Pour qu’un enfant pauvre ne devienne pas un adulte pauvre, avec Denis Metzger
Philanthropes en action #15
« Pour qu’un enfant pauvre ne devienne pas un adulte pauvre. »
avec Denis Metzger
Président et fondateur de Break Poverty Foundation
Contrairement à une idée très répandue, ce ne sont pas nos seniors qui sont victimes de la pauvreté en France, mais les plus jeunes. Dans notre pays, un jeune sur quatre vit sous le seuil de pauvreté.
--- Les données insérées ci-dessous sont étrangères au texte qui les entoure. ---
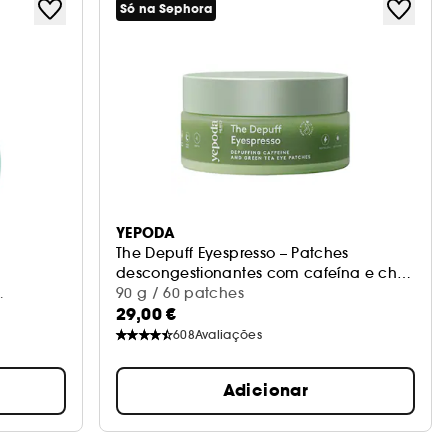
Só na Sephora
YEPODA
The Depuff Eyespresso – Patches
descongestionantes com cafeína e chá
verde
90 g / 60 patches
29,00 €
608
Avaliações
Adicionar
Ce sont ainsi 3 millions d’enfants et de jeunes qui vivent dans la précarité ou le dénuement.
Mais le scandale qui mobilise Break Poverty est plus grave encore. Car notre pays est touché par un mal singulier, et ce mal français, c’est l’inégalité des chances en France : un enfant né pauvre va nécessairement devenir un adulte pauvre.
Nous sommes là devant un grand paradoxe : alors que la France est le premier pays –toute catégorie– en matière de redistribution fiscale et sociale, notre pays se situe à l’avant-dernier rang des pays de l’OCDE, pour l’égalité des chances.
La France est victime d’une reproduction sociale délétère. Des millions de jeunes y grandissent avec le sentiment que leur avenir est déjà écrit, confisqué par leur naissance.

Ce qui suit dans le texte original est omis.